Balonne Shire is named after the Balonne River, which is thought to be named from an Aboriginal word meaning “water or running stream”.

Location and boundaries

Balonne Shire is located in south-west Queensland, between 400 and 600 kilometres south-west of the Brisbane CBD. Balonne Shire is bounded by the Maranoa Regional Council area in the north, the Western Downs Regional Council area and the Goondiwindi Regional Council area in the east, the New South Wales border in the south, and Paroo Shire in the west.

Included areas

Balonne Shire includes the localities of Bollon, Dirranbandi, Flinton (part), Hebel, Mungindi (part), St George and Thallon.

Land use

Balonne Shire is a predominantly rural area, with several small townships.

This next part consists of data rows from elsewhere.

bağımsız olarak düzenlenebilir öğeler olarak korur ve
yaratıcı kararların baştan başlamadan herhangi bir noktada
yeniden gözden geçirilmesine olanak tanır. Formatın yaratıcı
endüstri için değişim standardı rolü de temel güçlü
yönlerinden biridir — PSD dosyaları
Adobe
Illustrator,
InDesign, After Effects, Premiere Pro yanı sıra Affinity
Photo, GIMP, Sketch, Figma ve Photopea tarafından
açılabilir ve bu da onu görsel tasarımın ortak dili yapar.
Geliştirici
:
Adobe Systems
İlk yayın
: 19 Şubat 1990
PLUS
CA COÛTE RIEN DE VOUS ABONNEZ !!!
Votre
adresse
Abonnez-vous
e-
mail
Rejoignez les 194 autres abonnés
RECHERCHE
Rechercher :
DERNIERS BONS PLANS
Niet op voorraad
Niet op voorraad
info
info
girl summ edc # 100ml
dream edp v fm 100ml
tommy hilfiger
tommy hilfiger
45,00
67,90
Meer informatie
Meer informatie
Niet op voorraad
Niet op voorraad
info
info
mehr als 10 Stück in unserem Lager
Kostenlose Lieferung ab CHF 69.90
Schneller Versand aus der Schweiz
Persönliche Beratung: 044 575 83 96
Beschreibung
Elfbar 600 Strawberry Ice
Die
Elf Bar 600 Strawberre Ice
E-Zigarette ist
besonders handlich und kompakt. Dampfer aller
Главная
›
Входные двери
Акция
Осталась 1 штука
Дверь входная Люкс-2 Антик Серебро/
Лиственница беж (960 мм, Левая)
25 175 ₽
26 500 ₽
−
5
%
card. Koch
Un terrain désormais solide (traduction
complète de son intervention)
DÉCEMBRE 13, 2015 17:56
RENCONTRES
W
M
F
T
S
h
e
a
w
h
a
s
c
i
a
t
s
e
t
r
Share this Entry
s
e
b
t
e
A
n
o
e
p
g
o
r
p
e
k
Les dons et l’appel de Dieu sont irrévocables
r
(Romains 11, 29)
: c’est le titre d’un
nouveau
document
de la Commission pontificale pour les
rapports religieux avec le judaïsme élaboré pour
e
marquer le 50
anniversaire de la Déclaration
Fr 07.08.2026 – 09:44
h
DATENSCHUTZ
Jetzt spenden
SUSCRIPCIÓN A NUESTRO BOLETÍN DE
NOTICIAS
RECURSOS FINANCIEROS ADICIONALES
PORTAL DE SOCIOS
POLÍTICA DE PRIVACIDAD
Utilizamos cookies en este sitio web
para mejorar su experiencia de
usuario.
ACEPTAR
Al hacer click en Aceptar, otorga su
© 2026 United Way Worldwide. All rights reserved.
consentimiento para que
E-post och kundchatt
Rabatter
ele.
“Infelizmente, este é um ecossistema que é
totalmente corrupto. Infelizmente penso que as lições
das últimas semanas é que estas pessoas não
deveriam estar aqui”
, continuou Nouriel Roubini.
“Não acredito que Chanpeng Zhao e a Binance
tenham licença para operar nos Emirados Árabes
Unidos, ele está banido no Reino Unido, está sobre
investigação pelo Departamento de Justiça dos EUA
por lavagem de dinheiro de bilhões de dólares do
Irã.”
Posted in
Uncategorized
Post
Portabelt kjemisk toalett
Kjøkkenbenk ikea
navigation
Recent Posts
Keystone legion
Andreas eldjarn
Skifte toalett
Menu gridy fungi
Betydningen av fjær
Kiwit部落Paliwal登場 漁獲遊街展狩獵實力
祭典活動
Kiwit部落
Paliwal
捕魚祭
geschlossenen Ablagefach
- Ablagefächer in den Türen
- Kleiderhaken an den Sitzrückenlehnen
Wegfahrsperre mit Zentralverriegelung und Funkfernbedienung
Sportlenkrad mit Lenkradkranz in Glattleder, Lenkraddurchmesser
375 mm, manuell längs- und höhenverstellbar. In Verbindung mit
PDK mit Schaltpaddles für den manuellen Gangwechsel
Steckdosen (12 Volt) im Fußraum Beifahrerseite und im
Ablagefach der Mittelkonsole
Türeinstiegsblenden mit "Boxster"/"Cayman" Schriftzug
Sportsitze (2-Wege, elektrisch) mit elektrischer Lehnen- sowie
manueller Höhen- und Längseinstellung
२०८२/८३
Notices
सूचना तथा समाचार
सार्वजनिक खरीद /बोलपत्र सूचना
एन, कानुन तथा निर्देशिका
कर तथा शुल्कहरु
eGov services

Most of the population lives in the main township of St George and the smaller townships of Bollon, Dirranbandi, Hebel, Mungindi and Thallon. The Shire encompasses a total land area of over 31,000 square kilometres. Rural land is used largely for agriculture, particularly cotton and wheat growing and sheep and cattle grazing, with horticulture (fruit and vegetable growing) also being an important industry.

Transport

Balonne Shire is served by the Balonne Highway, the Barwon Highway, the Carnarvon Highway, the Castlereagh Highway and the Moonie Highway.

Settlement history

European settlement dates from the 1840s, with land used mainly for sheep and cattle grazing. Growth took place during the late 1800s when several small townships were established. Expansion continued during the early 1900s, aided by the opening of the railway line in 1913. The most significant development took place in the post-war years, with the population of the Shire rising from about 3,300 in 1933 to about 4,000 in 1947, then to about 6,100 in 1961. The St George irrigation system was developed during the 1950s, then extended in 1967 to include the construction of Beardmore Dam, and extended again in 1972 to include Jack Taylor Weir. These developments in irrigation facilitated the development of cotton growing and horticultural industries. The population declined from the late 1960s, falling to about 5,400 in 1971, and then to about 4,700 in 1981. The population fluctuated slightly from the early 1990s, rising and falling slightly between each Census period as dwelling occupancy rates rose and fell, with the population declining slightly overall, falling from about 5,100 in 1991 to about 4,900 in 2011.

Indigenous background

The original inhabitants of Balonne Shire were the Kamilaroi Aboriginal people.

Regional labour force

The Balonne Shire labour force region is defined by an area in which a significant percentage of workers travelled into the Balonne Shire to work at the 2011 Census. Details of this calculation and a list of areas included can be found in the data notes.